Micro-Injuries Path to Acupuncture Healing

by Dr. Robert Benhuri, D.Ac – Synergy Wellness Center

Acupuncture is a branch of traditional Chinese medicine that originated around 3,000 years ago. It gradually made its way out of China and across Asia, eventually reaching the rest of the world in the last century.

It aims to both maintain health and treat disease. Acupuncture is completely natural and does not involve any drugs or medication. It works by stimulating the body to heal itself, using its own resources.

Typically, acupuncture is performed by placing fine needles at specific points on the body. These needles are as thin as human hair, sterile and disposed of after a single-use. But how does it work? When the needles are inserted into the skin, the nervous system registers this as a micro-injury. This triggers the brain to release chemicals called endorphins. Although these are produced naturally by the body, they work in a similar way to opiate medication. They have the effect of relieving pain and produce a feeling of calm and well-being.
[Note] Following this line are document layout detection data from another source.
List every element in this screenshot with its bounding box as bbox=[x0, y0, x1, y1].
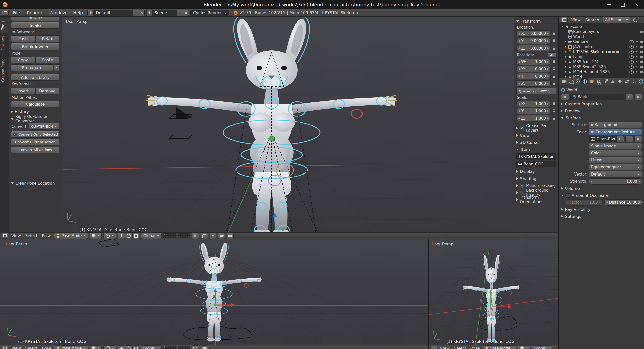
convert-mode-dropdown[interactable]: QUATERNION bbox=[29, 123, 59, 130]
convert-all-actions-button[interactable]: Convert All Actions bbox=[11, 147, 59, 153]
cursor-panel-header[interactable]: 3D Cursor bbox=[516, 139, 556, 145]
rotate-manipulator-button[interactable] bbox=[125, 345, 132, 349]
render-opengl-button[interactable] bbox=[218, 233, 225, 239]
scale-button[interactable]: Scale bbox=[11, 22, 59, 29]
view-panel-header[interactable]: View bbox=[516, 132, 556, 138]
selectability-toggle-icon[interactable] bbox=[636, 45, 638, 48]
window-menu[interactable]: Window bbox=[47, 10, 69, 15]
maximize-button[interactable] bbox=[616, 0, 630, 9]
surface-shader-dropdown[interactable]: Background bbox=[589, 122, 642, 128]
render-toggle-icon[interactable] bbox=[640, 31, 643, 33]
checkbox-unchecked-icon[interactable] bbox=[520, 191, 524, 195]
checkbox-checked-icon[interactable] bbox=[520, 184, 524, 188]
transform-panel-header[interactable]: Transform bbox=[516, 18, 556, 24]
render-toggle-icon[interactable] bbox=[640, 41, 643, 43]
lock-button[interactable] bbox=[551, 110, 556, 112]
render-toggle-icon[interactable] bbox=[640, 66, 643, 68]
side-3d-canvas[interactable] bbox=[429, 239, 558, 345]
disclosure-closed-icon[interactable] bbox=[565, 51, 566, 53]
disclosure-closed-icon[interactable] bbox=[565, 76, 566, 78]
visibility-toggle-icon[interactable] bbox=[629, 65, 634, 69]
render-toggle-icon[interactable] bbox=[640, 56, 643, 58]
outliner-item-renderlayers[interactable]: RenderLayers bbox=[559, 29, 644, 34]
visibility-toggle-icon[interactable] bbox=[629, 70, 634, 74]
disclosure-closed-icon[interactable] bbox=[565, 56, 566, 58]
lock-to-scene-button[interactable] bbox=[192, 233, 199, 239]
add-to-library-button[interactable]: Add To Library bbox=[11, 74, 59, 81]
outliner-item-krystal-skeleton[interactable]: KRYSTAL Skeleton bbox=[559, 49, 644, 54]
propagate-button[interactable]: Propagate bbox=[11, 64, 53, 71]
material-tab[interactable] bbox=[617, 78, 623, 84]
pivot-dropdown[interactable] bbox=[103, 233, 116, 239]
volume-panel-header[interactable]: Volume bbox=[561, 185, 642, 191]
browse-world-button[interactable] bbox=[561, 94, 569, 100]
rotation-mode-dropdown[interactable]: Quaternion (WXYZ) bbox=[516, 88, 556, 94]
color-input-dropdown[interactable]: Environment Texture bbox=[589, 129, 642, 135]
settings-panel-header[interactable]: Settings bbox=[561, 213, 642, 220]
visibility-toggle-icon[interactable] bbox=[629, 60, 634, 64]
outliner-item-lamp[interactable]: Lamp bbox=[559, 54, 644, 59]
browse-layouts-icon[interactable] bbox=[88, 10, 93, 16]
unlink-datablock-button[interactable] bbox=[634, 94, 642, 100]
close-button[interactable] bbox=[630, 0, 644, 9]
layers-widget[interactable] bbox=[163, 346, 190, 349]
editor-type-button[interactable] bbox=[430, 346, 437, 349]
outliner-item-mbs-axe[interactable]: MBS-Axe_274 bbox=[559, 59, 644, 64]
render-opengl-button[interactable] bbox=[201, 345, 208, 349]
rotation-x-field[interactable]: X:0.000 bbox=[516, 66, 551, 72]
shading-panel-header[interactable]: Shading bbox=[516, 176, 556, 182]
scene-selector[interactable]: Scene bbox=[146, 10, 189, 16]
rotation-w-field[interactable]: W:1.000 bbox=[516, 59, 551, 65]
shading-dropdown[interactable] bbox=[518, 345, 530, 349]
modifiers-tab[interactable] bbox=[602, 78, 609, 84]
particles-tab[interactable] bbox=[631, 78, 637, 84]
world-datablock-field[interactable]: World bbox=[570, 94, 624, 100]
orientation-dropdown[interactable]: Global bbox=[141, 345, 162, 349]
scale-x-field[interactable]: X:1.000 bbox=[516, 101, 551, 107]
fake-user-button[interactable]: F bbox=[625, 94, 633, 100]
layers-widget[interactable] bbox=[163, 233, 190, 238]
pose-menu[interactable]: Pose bbox=[469, 346, 481, 349]
selectability-toggle-icon[interactable] bbox=[636, 65, 638, 68]
preview-panel-header[interactable]: Preview bbox=[561, 108, 642, 114]
render-toggle-icon[interactable] bbox=[640, 61, 643, 63]
rigify-panel-header[interactable]: Rigify Quat/Euler Converter bbox=[11, 116, 59, 122]
image-datablock-field[interactable]: Ditch-River_2k.hdr bbox=[589, 136, 615, 142]
lock-button[interactable] bbox=[551, 75, 556, 78]
ao-distance-field[interactable]: Distance:10.000 bbox=[604, 199, 642, 206]
scale-y-field[interactable]: Y:1.000 bbox=[516, 108, 551, 114]
render-tab[interactable] bbox=[560, 78, 567, 84]
main-3d-viewport[interactable]: User Persp (1) KRYSTAL Skeleton : Bone_C… bbox=[0, 17, 514, 232]
ground-object-wireframe[interactable] bbox=[479, 317, 517, 330]
checkbox-unchecked-icon[interactable] bbox=[566, 193, 570, 198]
side-3d-viewport[interactable]: User Persp (1) KRYSTAL Skeleton : Bone_C… bbox=[429, 239, 558, 345]
lock-rotation-4d-toggle[interactable]: 4L bbox=[548, 52, 556, 58]
texture-tab[interactable] bbox=[624, 78, 630, 84]
translate-manipulator-button[interactable] bbox=[118, 233, 125, 239]
browse-scenes-icon[interactable] bbox=[146, 10, 152, 16]
clear-pose-location-panel-header[interactable]: Clear Pose Location bbox=[11, 180, 59, 186]
image-source-dropdown[interactable]: Single Image bbox=[589, 143, 642, 149]
render-toggle-icon[interactable] bbox=[640, 71, 643, 73]
lock-button[interactable] bbox=[551, 102, 556, 105]
lock-button[interactable] bbox=[551, 117, 556, 120]
visibility-toggle-icon[interactable] bbox=[629, 55, 634, 59]
render-menu[interactable]: Render bbox=[24, 10, 45, 15]
custom-properties-panel-header[interactable]: Custom Properties bbox=[561, 101, 642, 107]
render-toggle-icon[interactable] bbox=[640, 51, 643, 53]
image-fake-user-button[interactable]: F bbox=[616, 136, 624, 142]
scale-z-field[interactable]: Z:1.000 bbox=[516, 115, 551, 121]
selectability-toggle-icon[interactable] bbox=[636, 70, 638, 73]
item-panel-header[interactable]: Item bbox=[516, 146, 556, 152]
weapon-prop-wireframe[interactable] bbox=[169, 107, 192, 139]
lock-button[interactable] bbox=[551, 32, 556, 35]
orientation-dropdown[interactable]: Global bbox=[532, 345, 552, 349]
disclosure-closed-icon[interactable] bbox=[565, 61, 566, 63]
tab-grease-pencil[interactable]: Grease Pencil bbox=[0, 54, 9, 85]
lock-button[interactable] bbox=[551, 82, 556, 85]
disclosure-closed-icon[interactable] bbox=[565, 41, 566, 43]
push-button[interactable]: Push bbox=[11, 35, 35, 42]
lock-button[interactable] bbox=[551, 68, 556, 70]
select-menu[interactable]: Select bbox=[453, 346, 467, 349]
ambient-occlusion-panel-header[interactable]: Ambient Occlusion bbox=[561, 192, 642, 198]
This micro-injury also acts as a diversion for the brain, distracting it from pain signals elsewhere in the body. Think about when you bang your elbow or stub your toe. Your automatic reaction is to rub it. Without knowing it, you are changing the way in which your nervous system processes the pain signal. Acupuncture works in a similar way.

Acupuncture has repeatedly been clinically shown to improve blood circulation, increasing the rate at which oxygen is supplied to the muscles and organs and speeding up the excretion of toxins. Because of this, it can be used to reduce inflammation, regulate hormone levels and benefit the immune and digestive systems. It also relaxes the muscles, relieving stiffness and discomfort.

As well as relieving pain and improving many physical symptoms, acupuncture also places great importance on the connection between the body and the mind.

One of the major ideas behind it is that any emotional disturbance can result in physical illness and vice versa. To this end, acupuncture regulates the levels of neurotransmitters such as dopamine and serotonin and improves the symptoms of depression and anxiety. It also affects the wavelengths at which the brain functions in a similar way to deep meditation. This helps to reduce stress and improve sleep.